In the beginning, I asked if she would prefer to see each chapter as I wrote it, or several at a time. She chose the latter. “But if you need some hand holding through the forest,” she wrote, “you must do whatever makes you feel best.”
She sent me the first copy of my second novel at about the time she was diagnosed. Right up to the month before she died she continued to champion the book at Doubleday, pressing the editor-in-chief for more promotion funds. In my last communication from her, in the midst of all the turmoil that goes with the publication of a book, she wrote, “Stay calm! You have a winner.”

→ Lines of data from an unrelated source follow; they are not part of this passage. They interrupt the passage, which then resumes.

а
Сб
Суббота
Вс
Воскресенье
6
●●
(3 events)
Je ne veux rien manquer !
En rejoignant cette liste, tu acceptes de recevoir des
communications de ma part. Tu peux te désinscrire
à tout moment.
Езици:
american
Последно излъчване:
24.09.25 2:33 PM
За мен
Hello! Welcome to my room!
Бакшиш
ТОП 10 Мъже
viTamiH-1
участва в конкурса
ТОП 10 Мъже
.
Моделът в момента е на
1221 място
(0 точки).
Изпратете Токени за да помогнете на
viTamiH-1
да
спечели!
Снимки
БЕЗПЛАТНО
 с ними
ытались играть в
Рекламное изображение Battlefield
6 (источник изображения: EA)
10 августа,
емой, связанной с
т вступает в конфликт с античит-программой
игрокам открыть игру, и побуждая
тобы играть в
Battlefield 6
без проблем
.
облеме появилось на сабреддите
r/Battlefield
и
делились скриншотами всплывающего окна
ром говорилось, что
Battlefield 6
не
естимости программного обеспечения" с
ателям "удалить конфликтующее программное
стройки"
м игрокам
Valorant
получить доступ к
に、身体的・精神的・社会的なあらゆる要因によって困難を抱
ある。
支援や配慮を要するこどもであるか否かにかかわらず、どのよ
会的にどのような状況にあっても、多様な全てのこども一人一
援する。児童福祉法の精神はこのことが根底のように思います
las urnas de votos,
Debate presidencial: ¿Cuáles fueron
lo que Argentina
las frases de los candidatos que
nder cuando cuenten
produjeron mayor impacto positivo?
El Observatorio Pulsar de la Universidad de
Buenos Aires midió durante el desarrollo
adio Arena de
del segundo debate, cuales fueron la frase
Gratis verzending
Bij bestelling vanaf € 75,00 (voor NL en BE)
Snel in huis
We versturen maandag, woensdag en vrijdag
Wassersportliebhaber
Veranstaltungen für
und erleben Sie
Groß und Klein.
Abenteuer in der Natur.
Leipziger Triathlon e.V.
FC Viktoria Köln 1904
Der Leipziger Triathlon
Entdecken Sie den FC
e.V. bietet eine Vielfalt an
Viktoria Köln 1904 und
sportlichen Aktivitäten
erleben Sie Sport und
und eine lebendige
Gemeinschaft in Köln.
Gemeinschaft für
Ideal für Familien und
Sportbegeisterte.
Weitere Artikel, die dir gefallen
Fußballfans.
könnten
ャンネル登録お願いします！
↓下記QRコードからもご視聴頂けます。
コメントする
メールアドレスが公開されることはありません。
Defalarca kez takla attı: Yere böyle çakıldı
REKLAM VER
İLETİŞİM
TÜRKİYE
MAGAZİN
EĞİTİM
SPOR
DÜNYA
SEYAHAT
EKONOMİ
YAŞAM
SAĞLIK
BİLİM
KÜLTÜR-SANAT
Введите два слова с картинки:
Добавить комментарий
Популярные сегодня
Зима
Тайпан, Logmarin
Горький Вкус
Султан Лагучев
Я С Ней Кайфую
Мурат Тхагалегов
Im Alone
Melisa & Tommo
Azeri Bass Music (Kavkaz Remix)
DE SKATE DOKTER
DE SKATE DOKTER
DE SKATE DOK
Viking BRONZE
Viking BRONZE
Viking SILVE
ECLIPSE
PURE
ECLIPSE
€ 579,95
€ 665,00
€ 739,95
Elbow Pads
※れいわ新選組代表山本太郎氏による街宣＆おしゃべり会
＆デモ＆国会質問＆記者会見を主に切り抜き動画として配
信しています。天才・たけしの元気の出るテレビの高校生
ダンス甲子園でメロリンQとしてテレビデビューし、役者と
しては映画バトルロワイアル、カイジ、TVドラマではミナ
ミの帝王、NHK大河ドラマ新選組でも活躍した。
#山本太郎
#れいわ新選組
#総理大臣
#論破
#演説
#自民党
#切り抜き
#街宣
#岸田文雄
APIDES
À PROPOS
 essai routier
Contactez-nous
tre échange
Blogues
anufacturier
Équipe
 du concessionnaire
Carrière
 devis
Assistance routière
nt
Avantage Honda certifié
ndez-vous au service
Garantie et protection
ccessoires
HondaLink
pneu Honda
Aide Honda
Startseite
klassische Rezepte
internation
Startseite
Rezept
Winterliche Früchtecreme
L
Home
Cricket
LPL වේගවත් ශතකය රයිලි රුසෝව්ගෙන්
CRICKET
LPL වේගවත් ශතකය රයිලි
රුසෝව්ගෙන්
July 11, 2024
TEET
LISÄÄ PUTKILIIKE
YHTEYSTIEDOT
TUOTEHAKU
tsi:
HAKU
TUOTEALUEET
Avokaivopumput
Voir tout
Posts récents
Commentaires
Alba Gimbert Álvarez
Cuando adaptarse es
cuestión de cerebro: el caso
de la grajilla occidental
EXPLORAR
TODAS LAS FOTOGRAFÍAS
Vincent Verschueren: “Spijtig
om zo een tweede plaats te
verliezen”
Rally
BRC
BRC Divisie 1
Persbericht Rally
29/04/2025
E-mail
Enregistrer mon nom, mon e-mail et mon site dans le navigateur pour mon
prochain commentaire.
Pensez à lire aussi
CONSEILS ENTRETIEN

There were times I disagreed with her suggestions. She wasn’t always right. But she sustained my effort and her editing improved my books in ways impossible to measure. To use a childish image, which she likely would have labeled maudlin and affected, and which in fact is, but to use it anyway because it keeps returning to me in a vivid way, I see her as a fairy godmother. She appeared at a difficult time and gave me what I wanted most — to see my books in print. Then she disappeared.